Portland State University School of Architecture's Center for Public Interest Design welcome Jeri Stroupe and Drusilla van Hengel, PhD, in a CPID Talk on transportation planning and design for social impact.

Jeri Stroupe is an interdisciplinary project manager, passionate about planning and designing public realm projects and transportation systems that support healthy, connected, and equitable communities. She brings nearly a decade of experience in project development and implementation and takes a collaborative approach to helping clients achieve outcomes that support broader development goals. Jeri has expertise in complete streets, pedestrian and cyclist safety, corridor planning and evaluation, and community outreach and facilitation.
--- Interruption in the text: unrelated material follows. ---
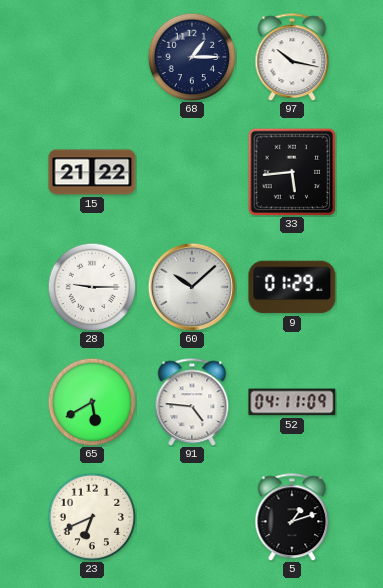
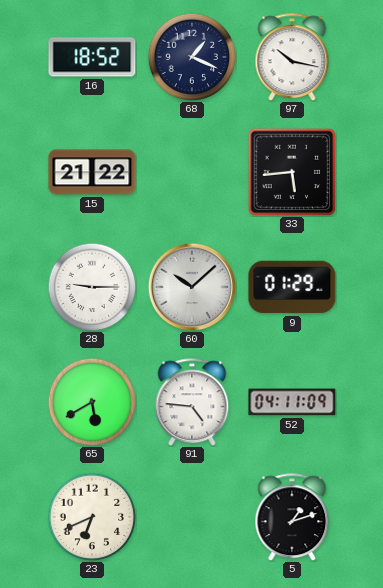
16: none -> 18:52
68: 1:15 -> 1:19
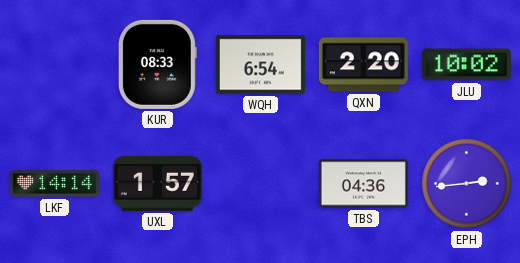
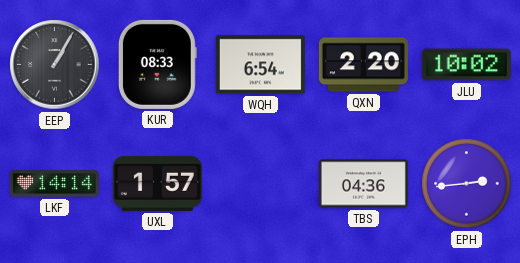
EEP: none -> 1:05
Prior to joining Nelson\Nygaard, Jeri led place-based initiatives at Wayne State University’s Office of Economic Development, leveraging university assets for neighborhood improvements and shifting from a commuter culture to a 24/7 campus. She worked on two of Michigan’s first health impact assessments focused on corridor redevelopment and non-motorized plans, and has served as Chair of the Regional Transportation Authority of Southeast Michigan’s Citizens Advisory Committee in 2017.
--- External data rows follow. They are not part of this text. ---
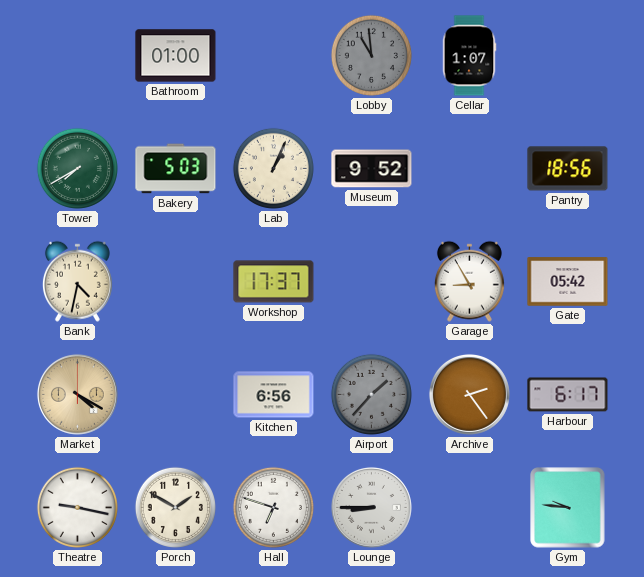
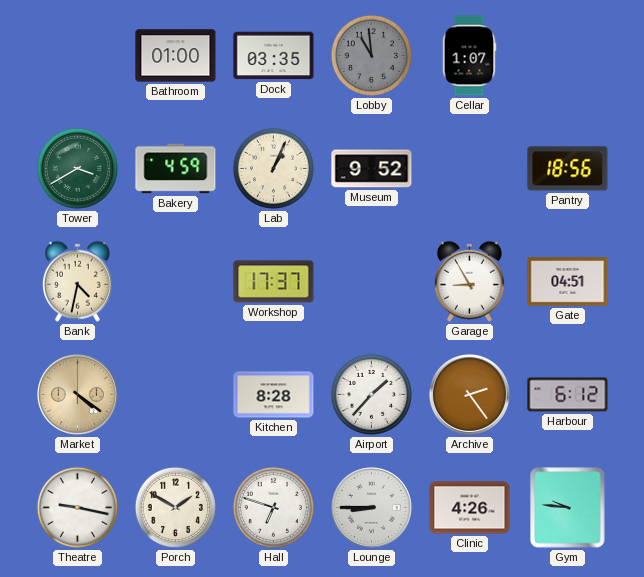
Dock: none -> 03:35
Tower: 7:40 -> 3:40
Bakery: 5:03 -> 4:59
Gate: 05:42 -> 04:51
Market: 4:20 -> 4:21
Kitchen: 6:56 -> 8:28
Airport dial: grey -> white
Harbour: 6:17 -> 6:12
Clinic: none -> 4:26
Drusilla van Hengel has more than 25 years of transportation planning and operations experience in California. As the national lead of Nelson\Nygaard’s active transportation sector, she is an expert on bicycle and pedestrian planning and design, Vision Zero, and Safe Routes to School. Her unique blend of experience in land development, traffic operations, and community planning, combined with an MBA on sustainable business, positioned her to become renowned for delivering built projects, implementable plans, and innovative practices. Dru helps make walking and bicycling viable options for people from one to one hundred by eliminating the cultural, organizational, and design gaps and barriers institutionalized by 70 years of planning for auto-mobility.

Her recent projects include Safe Mobility Santa Ana, LADOT’s Safe Routes to School Education and Enforcement, LADOT’s Vision Zero Youth Safety Study, and a Honolulu Complete Streets Rehabilitation Project. Dru’s work in South and Los Angeles began in 1993 with in home interviews with people affected by the displacement practices utilized for the construction of the Century Freeway. Today she works with school communities in Central and South Los Angeles regularly, and has used these in-person experiences to inform qualitative and quantitative analyses for project development and prioritization.   She is a co-lead of Nelson\Nygaard’s ongoing equity initiative.